密着したユーシーとジンの腹はびしゃびしゃだった。
「また吹いた」
もはやジンの上で身体を震わせるばかりのユーシーは、返事などろくに返せなかった。
「ほらユーシー、水飲め」
ペットボトルの水を口に当てられる。ユーシーが喉を鳴らして飲むとジンがが頭を撫でてくれて、またレイが律動をはじめた。
「きもちい、レイさ、ぁ」
ユーシーの中は、快感に震えていた。身体をいっぱいに埋める快感はユーシーから自由を奪っていく。
「ふ、そんなに締められたら、すぐいきそうだ」
奥をゆったりと捏ねながら、レイがユーシーの肩にキスを落とす。
「ん、だして、れいさ、ぁ」
最奥まで捩じ込まれ、レイの猛りが脈打ちながら白濁を吐き出す。
熱いものが、何度も柔い最奥を打つ。
「ふふ、お前の中は欲しがりだな、ユーシー」
レイに言われたことに自覚はある。
気持ちいいのは好きだ。
でも、ルイとできたらよかったのに。
そんなことを思いながら、ユーシーは胸の痛みにまた蓋をして意識を手放した。
「ユーシー、お客さんだ」
優しいレイの声がユーシーを揺り起こした。
ユーシーがぼやけた頭のまま目を擦りながら身体を起こす。どれくらい時間が経ったのかわからないが、もう部屋は明かりが必要な暗さで、ベッドサイドには照明が輝いていた。

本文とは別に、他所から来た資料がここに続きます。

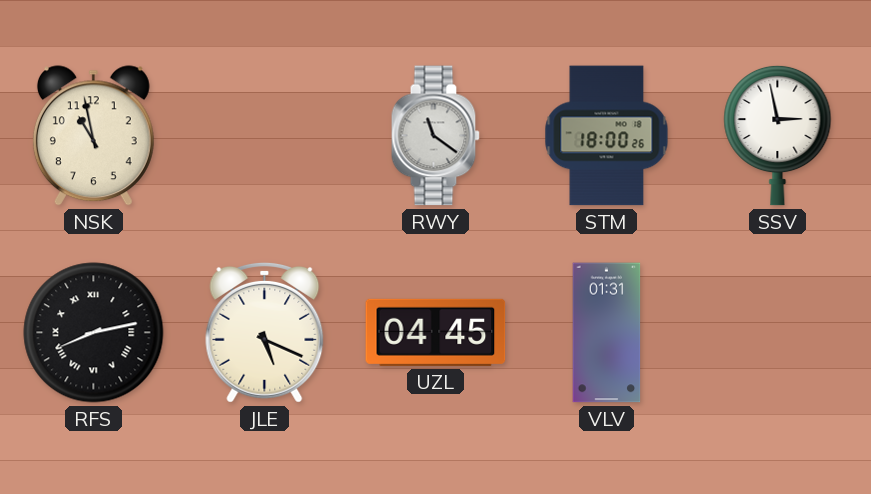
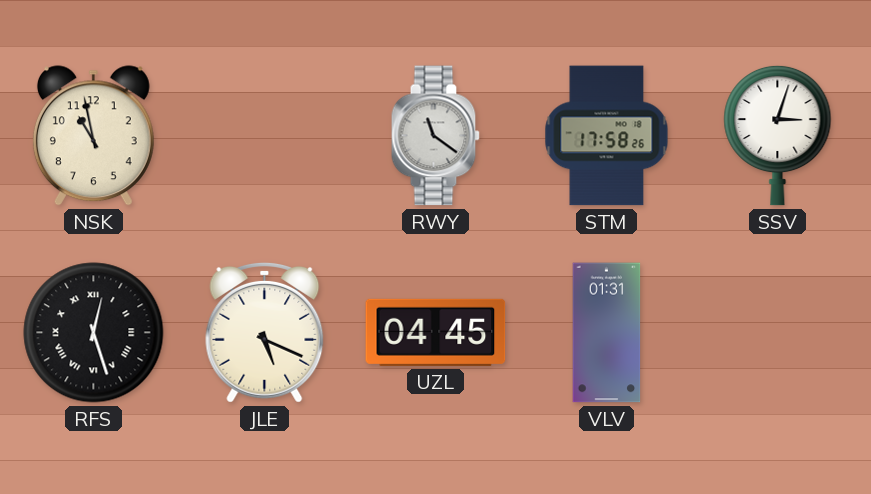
STM: 18:00 -> 17:58
SSV: 2:58 -> 3:03
RFS: 8:13 -> 12:27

ユーシーの隣にはガウン姿のレイと、スーツ姿のジンがいて、ベッドのそばにはルイの姿があった。
ユーシーは散々楽しんでひと眠りした後だった。まだ寝起きでぼんやりしたまま目の前のルイを見る。ルイが着ているのはユーシーが家を飛び出した朝に見たのと同じ服だ。
「ユーシー!」
潤んだアイスブルーがユーシーを見つめる。居心地の悪さに、ユーシーは唇を尖らせた
「……なんだよ」
「ごめんね、ユーシー。帰ってきて」
ルイはユーシーの前になりふり構わず跪き、ユーシーの手を取った。
ユーシーの目には、垂れた耳と丸まった尻尾が見える気がした。
「どうした、ユーシー。謝ってるぞ」
ガウン姿のレイがユーシーの顔を覗き込む。
「もう、寂しい思いさせないから」
「次やったら、絶対帰らねー」
「うん」
どうやらルイも反省しているようだ。ユーシーもいつまでも臍を曲げているつもりはなかった。
「わかった。帰るよ」
「よし、めでたしめでたしだな」
ほっとした声はジンのものだ。
「なんだ、もう終わりか。いつでも帰ってきていいからな」
「ありがとう、レイさん、ジン」
こうして、ユーシーの短い逃避行が終わった。